▶ Problem statement
Take the lines below between the one holding "videojuegos (549, 2422)" and the one holding "hotelfinisterre (548, 1937)", inclusive, and copy them exactly. Add nothing.

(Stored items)
□ □ □ □ □ □ □

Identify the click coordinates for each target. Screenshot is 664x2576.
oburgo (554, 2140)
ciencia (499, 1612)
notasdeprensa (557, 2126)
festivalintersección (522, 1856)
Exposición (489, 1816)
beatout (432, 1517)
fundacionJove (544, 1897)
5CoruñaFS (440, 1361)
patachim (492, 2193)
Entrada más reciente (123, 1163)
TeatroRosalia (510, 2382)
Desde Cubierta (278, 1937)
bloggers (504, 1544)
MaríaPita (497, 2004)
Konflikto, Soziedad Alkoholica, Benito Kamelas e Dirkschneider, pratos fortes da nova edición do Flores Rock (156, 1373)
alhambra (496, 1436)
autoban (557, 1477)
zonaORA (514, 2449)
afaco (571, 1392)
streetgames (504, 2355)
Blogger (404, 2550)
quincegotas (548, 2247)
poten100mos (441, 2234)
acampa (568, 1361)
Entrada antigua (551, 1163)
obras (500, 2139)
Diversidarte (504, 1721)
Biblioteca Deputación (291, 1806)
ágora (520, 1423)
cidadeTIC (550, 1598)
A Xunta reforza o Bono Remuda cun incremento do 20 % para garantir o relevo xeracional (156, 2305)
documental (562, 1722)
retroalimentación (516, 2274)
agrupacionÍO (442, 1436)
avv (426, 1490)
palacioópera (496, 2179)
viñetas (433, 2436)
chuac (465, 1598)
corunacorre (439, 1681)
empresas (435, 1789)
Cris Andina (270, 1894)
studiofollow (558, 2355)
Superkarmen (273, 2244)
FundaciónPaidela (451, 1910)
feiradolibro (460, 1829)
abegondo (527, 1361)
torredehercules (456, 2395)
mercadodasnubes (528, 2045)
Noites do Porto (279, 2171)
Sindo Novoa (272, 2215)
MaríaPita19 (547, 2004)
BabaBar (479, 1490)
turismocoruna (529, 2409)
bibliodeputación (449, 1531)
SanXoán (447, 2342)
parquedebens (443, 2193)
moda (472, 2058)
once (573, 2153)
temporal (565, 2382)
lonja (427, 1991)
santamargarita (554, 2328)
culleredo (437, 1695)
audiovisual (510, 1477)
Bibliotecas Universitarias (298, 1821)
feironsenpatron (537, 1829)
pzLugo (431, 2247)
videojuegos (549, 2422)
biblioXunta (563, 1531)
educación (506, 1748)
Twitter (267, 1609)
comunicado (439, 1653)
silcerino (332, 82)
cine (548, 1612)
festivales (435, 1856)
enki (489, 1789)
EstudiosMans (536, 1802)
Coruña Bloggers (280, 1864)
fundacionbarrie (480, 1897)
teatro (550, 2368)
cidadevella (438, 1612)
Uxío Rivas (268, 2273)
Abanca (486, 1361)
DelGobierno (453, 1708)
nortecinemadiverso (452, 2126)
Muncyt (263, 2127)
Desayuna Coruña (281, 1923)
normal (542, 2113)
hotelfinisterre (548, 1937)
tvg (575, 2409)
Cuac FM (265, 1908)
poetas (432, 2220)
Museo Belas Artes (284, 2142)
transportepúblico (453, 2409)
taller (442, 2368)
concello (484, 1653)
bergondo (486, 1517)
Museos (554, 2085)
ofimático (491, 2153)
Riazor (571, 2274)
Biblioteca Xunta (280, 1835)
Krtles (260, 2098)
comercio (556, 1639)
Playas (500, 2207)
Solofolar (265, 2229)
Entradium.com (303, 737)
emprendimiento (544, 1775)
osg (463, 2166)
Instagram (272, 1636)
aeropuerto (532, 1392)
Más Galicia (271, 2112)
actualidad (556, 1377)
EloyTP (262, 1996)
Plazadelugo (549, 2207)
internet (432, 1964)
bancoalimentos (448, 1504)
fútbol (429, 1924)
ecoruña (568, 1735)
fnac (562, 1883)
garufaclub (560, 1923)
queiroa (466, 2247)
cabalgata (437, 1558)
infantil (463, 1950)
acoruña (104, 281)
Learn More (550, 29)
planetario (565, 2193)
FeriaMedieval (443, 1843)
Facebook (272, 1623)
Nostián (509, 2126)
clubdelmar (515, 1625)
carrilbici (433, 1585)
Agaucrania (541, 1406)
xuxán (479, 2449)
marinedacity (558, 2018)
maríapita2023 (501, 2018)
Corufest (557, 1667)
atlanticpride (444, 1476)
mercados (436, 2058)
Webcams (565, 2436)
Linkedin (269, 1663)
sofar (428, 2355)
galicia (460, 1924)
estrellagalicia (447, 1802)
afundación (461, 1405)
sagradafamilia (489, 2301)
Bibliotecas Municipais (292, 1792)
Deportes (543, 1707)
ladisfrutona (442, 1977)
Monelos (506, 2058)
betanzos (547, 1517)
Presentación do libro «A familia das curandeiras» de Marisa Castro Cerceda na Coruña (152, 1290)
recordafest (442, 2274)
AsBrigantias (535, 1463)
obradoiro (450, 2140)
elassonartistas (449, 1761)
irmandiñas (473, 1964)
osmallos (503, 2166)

□ □ □ □ □ □ □

▶ Result of the exercise
videojuegos (549, 2422)
biblioXunta (563, 1531)
educación (506, 1748)
Twitter (267, 1609)
comunicado (439, 1653)
silcerino (332, 82)
cine (548, 1612)
festivales (435, 1856)
enki (489, 1789)
EstudiosMans (536, 1802)
Coruña Bloggers (280, 1864)
fundacionbarrie (480, 1897)
teatro (550, 2368)
cidadevella (438, 1612)
Uxío Rivas (268, 2273)
Abanca (486, 1361)
DelGobierno (453, 1708)
nortecinemadiverso (452, 2126)
Muncyt (263, 2127)
Desayuna Coruña (281, 1923)
normal (542, 2113)
hotelfinisterre (548, 1937)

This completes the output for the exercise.